Abstract
SUMMARY: Fluid collections with edema along the intracranial tract of ventriculoperitoneal shunt catheters in adults are rare and are more frequently seen in children. The imaging appearance of these fluid collections is frequently confusing and presents a diagnostic dilemma. We present 6 cases of adult patients noted to have collections with edema along the tract of ventriculoperitoneal shunt catheters. To our knowledge, there are no previous studies correlating the CT/MR imaging findings with nuclear medicine scans in this entity. We hypothesized that when seen in adults, the imaging findings of a CSF-like fluid collection around the intracranial ventriculoperitoneal shunt catheter on CT/MR imaging may suggest areas of CSF accumulation with interstitial edema. It is important to recognize this rare ventriculoperitoneal shunt complication in adults to prevent misdiagnosis of an abscess or cystic tumor.
ABBREVIATIONS:
- NM
- nuclear medicine
- VP
- ventriculoperitoneal
Ventriculoperitoneal (VP) shunt catheters are placed for drainage of CSF for a wide variety of etiologies, such as hydrocephalus and idiopathic intracranial hypertension (pseudotumor cerebri). Fluid collections along the tract of an intracranial VP shunt catheter with edema are rarely seen in adults1⇓⇓⇓–5 and more frequently seen in children.6⇓⇓⇓–10 VP shunt catheters may be complicated by blockage, kinking, or fracture of the catheter; overdrainage; infection; and malposition. Some of these complications can be treated by merely changing the shunt settings. In other situations, the catheters may have to be removed and replaced either along the same tract or at a new site.11,12 Shunt malfunction is a serious complication, and the most frequent reason for shunt revision. The rate of shunt failure after 1 year has been reported to be up to 30%, with 50% of shunts requiring some form of revision within 6 years of placement.13,14 The basic components of a CSF shunt include a proximal catheter, reservoir, valve, and distal catheter.1,11 In adults, distal catheter obstruction is more common. In children, proximal catheter obstruction is more frequent and commonly occurs early after an operation.
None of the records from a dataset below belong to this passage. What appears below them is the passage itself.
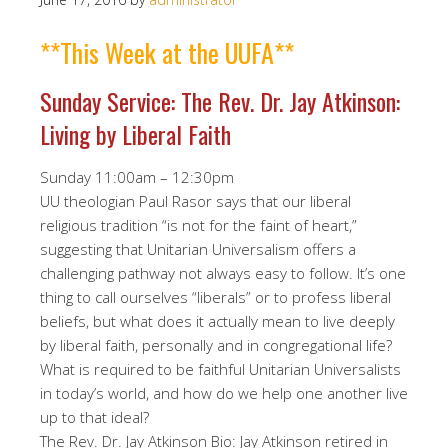
**This Week at the UUFA**
Sunday Service: The Rev. Dr. Jay Atkinson:
Living by Liberal Faith
Sunday 11:00am – 12:30pm
UU theologian Paul Rasor says that our liberal
religious tradition “is not for the faint of heart,”
suggesting that Unitarian Universalism offers a
challenging pathway not always easy to follow. It’s one
thing to call ourselves “liberals” or to profess liberal
beliefs, but what does it actually mean to live deeply
by liberal faith, personally and in congregational life?
What is required to be faithful Unitarian Universalists
in today’s world, and how do we help one another live
up to that ideal?
The Rev. Dr. Jay Atkinson Bio: Jay Atkinson retired in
Initial evaluation of shunt malfunction is with a shunt series and CT or MR imaging of the head and, if necessary, the abdomen/pelvis. Typically, VP shunt catheter malfunction results in inadequate drainage of CSF and is seen on imaging as an increase in ventricular size. VP shunt nuclear scintigraphy is usually performed to evaluate the patency and function of a VP shunt system. The patient is typically placed in a supine position, and the patient's scalp overlying the shunt reservoir/valve is prepared with iodine and draped. The neurosurgeon then injects a small volume, about 0.5 mL, of the radiotracer into the shunt reservoir/valve while manually applying pressure to the valve on the overlying skin to demonstrate reflux of tracer activity into the ventricles. Indium-111 disodium pentetate ([111In] DTPA) is the preferred radioactive tracer of choice, though technetium Tc99m DTPA has also been used in some institutions. Sequential spot planar imaging of the head, neck, chest, and abdomen is acquired in multiple projections with a gamma camera. The radiotracer flow through the proximal and distal portion of the catheter tubing is imaged immediately after injection and at 15-minute intervals.
When there is absent or substantially delayed tracer migration from the ventricular system into the abdomen, a diagnosis of shunt malfunction should be inferred. Pericatheter cyst with edema around VP shunt catheters are rare in adults. In our review of the literature, there were only 5 case reports in adults with pericatheter cyst and edema associated with VP shunt catheters. The purpose of our study was to illustrate the benefit of combining the utility of anatomic CT/MR imaging with functional nuclear medicine (NM) information in arriving at a correct diagnosis of shunt malfunction.
Case Series
The institutional Radiology Information System and PACS were used to retrospectively identify patients who presented with perishunt catheter collections on either CT or MR imaging who subsequently underwent evaluation with [111In] DTPA examinations. Patients who had pericatheter hemorrhage on immediate postoperative examinations were excluded. Likewise, patients who did not have NM examinations were also excluded. The study was fully Health Insurance Portability and Accountability Act–compliant and was approved by the local institutional review board. We retrospectively evaluated the CT/MR imaging and [111In] DTPA NM findings in 6 patients with peri-VP shunt catheter collections who presented to our institution through a search of our Radiology Information System and PACS.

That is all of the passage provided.